━━━ Recorded data ━━━

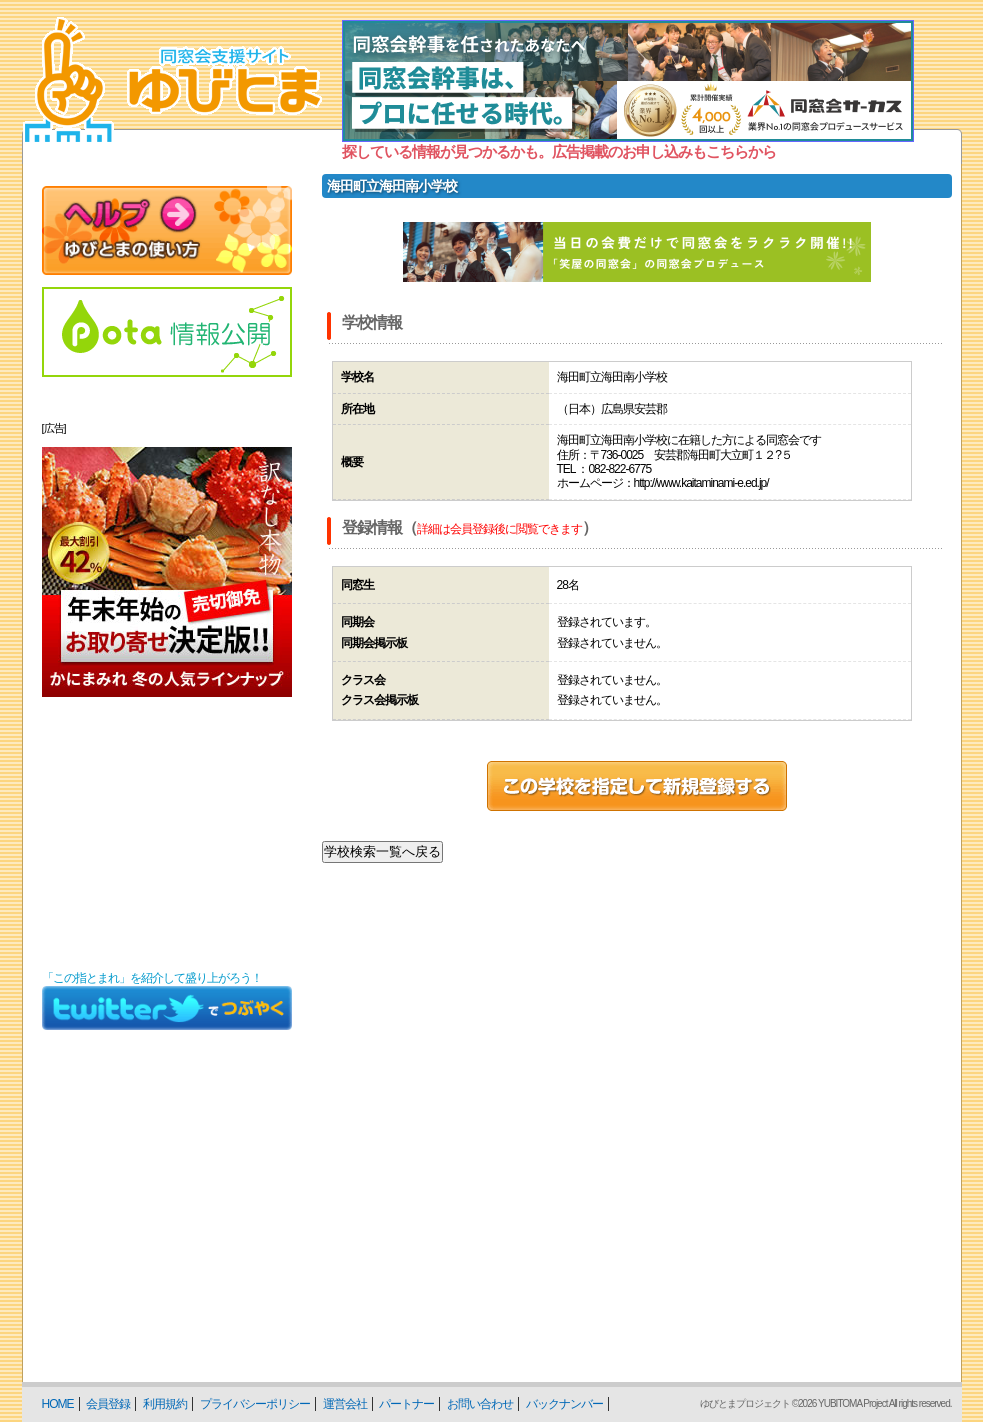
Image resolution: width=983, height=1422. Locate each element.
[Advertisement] (167, 834)
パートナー (406, 1404)
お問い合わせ (480, 1404)
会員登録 (108, 1404)
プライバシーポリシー (255, 1404)
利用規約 (165, 1404)
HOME (58, 1404)
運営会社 (345, 1404)
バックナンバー (564, 1404)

━━━

■ What is required ■
Lines from the one holding "パートナー (406, 1404)" through the end of the material above should be output exactly, and all others skipped.

■ Result for this exercise ■
パートナー (406, 1404)
お問い合わせ (480, 1404)
会員登録 (108, 1404)
プライバシーポリシー (255, 1404)
利用規約 (165, 1404)
HOME (58, 1404)
運営会社 (345, 1404)
バックナンバー (564, 1404)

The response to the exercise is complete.